Following last week’s celebration of American independence, my thoughts turned to the confluence of concern from both sides of the political spectrum about an issue at the heart of the Bill of Rights:  “financial censorship.”  When Florida Gov. Ron DeSantis and CFPB Director Chopra agree – as they do – on a hot-button point such as freedom of thought as it may be expressed in financial transactions, a new framework is upon us no matter who wins in November.  Virtuous as this ideal is, putting it into practice is fraught with consequences, more than a few unintended.

That Mr. Chopra chose to address the Federalist Society is notable in and of itself.  I’ve done this more than a few times and emerged not only unscathed, but often enlightened.  But that was before Democrats viewed the Society as a cabal meant to subvert rules such as those Mr. Chopra is fond of issuing.  But the CFPB director knew his crowd – he and even super-MAGA conservatives fear that powerful financial companies threaten freedom of thought because giant platforms have undue control over each of our wallets.  This may not be true, but at least one such company gave it a try and those taking aim at financial censorships think that once is enough, and they are right.

However, the focus on financial censorship goes beyond what payment companies allow us to express via what we purchase.  The debate is over a decade old, beginning as it did when Obama Administration banking agencies launched what came to be called “Operation Chokepoint” to bar banks from doing business with entities the agencies didn’t much care for.  The agencies said that their distaste derived from financial risk; Republicans strongly differed and the agencies backed down.

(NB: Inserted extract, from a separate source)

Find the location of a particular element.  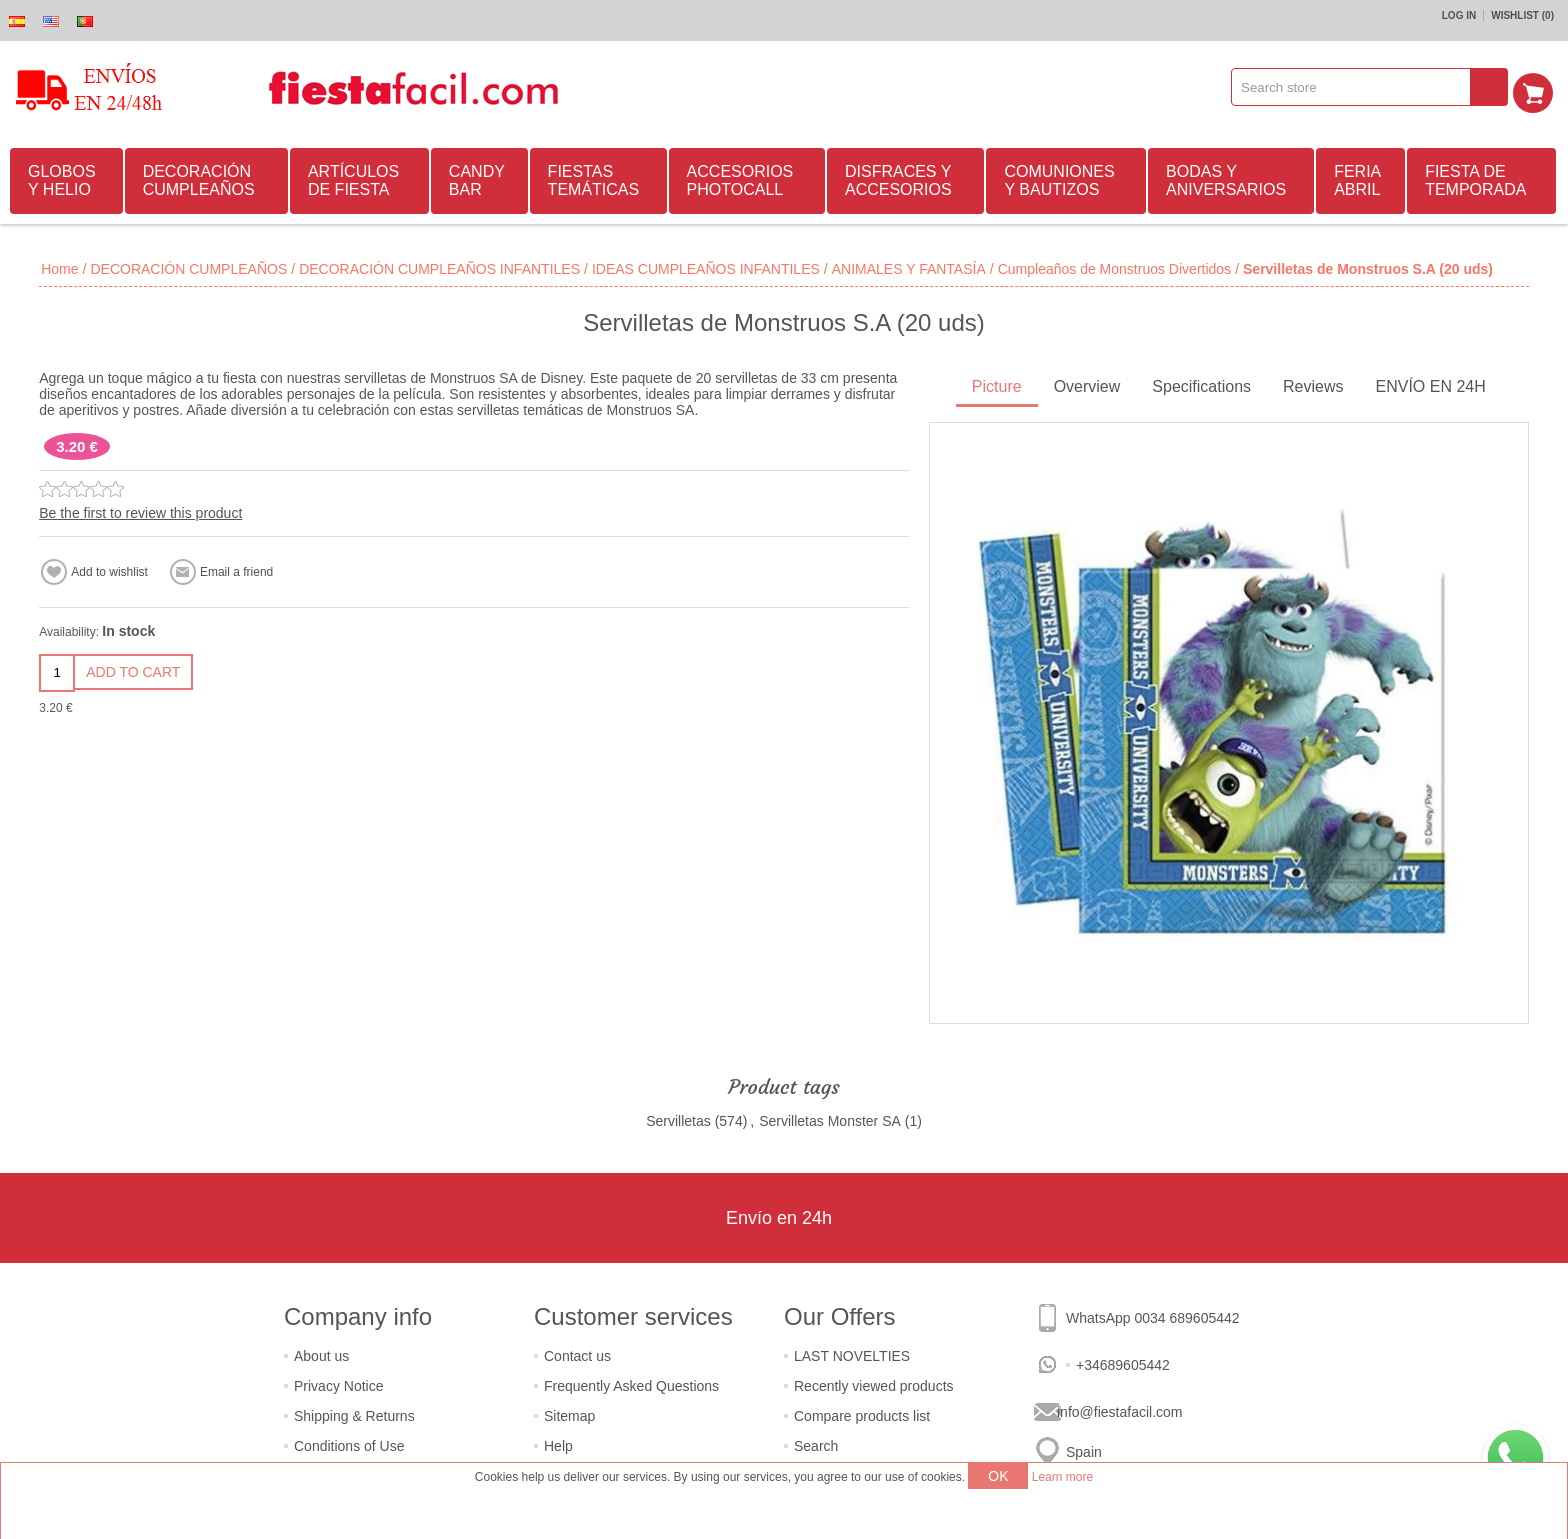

Matters did not end with fears about governmental financial censorship.  The battlefield has long shifted to private financial-services firms.  Republicans have introduced a series of bills banning banks from what GOP advocates say are ESG-derived lending policies.  More than a few red states have gone beyond introducing bills also to enact prohibitions on banks and asset managers seeking to do business in their states deemed to be unduly ESG-minded.

Republicans are also furious with what they believe is politically-motivated proxy voting by large asset managers and by one bank’s presumed efforts to debank January 6 rioters.  These are even more complex financial-censorship assertions than their predecessors and there are others that pose still more challenging questions.  Decisions by financial companies not to do business also derive from broadly-held views about hate speech and all too many grey lines between free expression and calls for violence.  And, sometimes, financial companies choose not to do business because they care naught for the counterparty’s politics, but for its risk.  This is, of course, as it’s supposed to be.

What to do?  Mr. Chopra argues for laws akin to those governing “common carriers” that would bar payment and other financial companies from impeding our transactions much as common carriers such as telecommunications firms must connect our calls no matter what we choose to say.  For all they oppose new rules, Republicans support solutions such as this because they serve their purpose just as much as they do for Mr. Chopra.  They do not share many political views, but progressives and populists unite when it comes to controlling big companies.  Sometimes they want to do so for different reasons, but the fact remains that this is what they want to do.

How does applying the principle that payment portals should not wield political power work in practice?   If financial companies are common carriers when it comes to payments, is their obligation also for other activities?  If so, which ones and why?  The common-carrier construct is part of a legacy of the 1930s effort to constrain corporate power, especially at public utilities.  There were and are only a few such companies.  There are only a few tech platforms, but financial companies number in the thousands.  Are all common carriers or just banks?  Just tech platforms?  Payment companies?  The biggest among some or all of these?  How does one tell the difference? Even the smallest banks control payment-system portals and make loans.  Could they engage in financial censorship even if only on a small scale?

Saying grandly that financial companies should not “discriminate” sounds right, but what is “discrimination?”  What if decisions are based on ability to pay a loan that cannot, as Republicans demand, be fully validated by “objective” and “quantitative” methods?  So much for “relationship banking.”  What happens if deposit accounts are closed for risk-control reasons?  Would banks and other payment providers need to justify their risk concerns with public disclosures that may violate a person’s privacy or compromise law-enforcement efforts?  Republicans fear that beneficial-ownership reporting enables financial censorship and indeed it could if financial companies use the information these reports provide for nefarious purposes furthering political ends.  That’s illegal, but it’s doable and that’s one reason beneficial-ownership reports are so controversial.

What’s next?  It’s clear that financial power should not be used to quash dissenting views, but financial censorship is ultimately a political issue combining fears of market power with sometimes-conspiratorial concerns about hidden influences lurking in Wall Street corridors.  Republicans and Democrats on each side of their spectrums share these fears.  If they gain more power – as seems likely – than we’ll face calls for an end to “financial censorship” that could mow down a good deal of what makes financial companies’ function.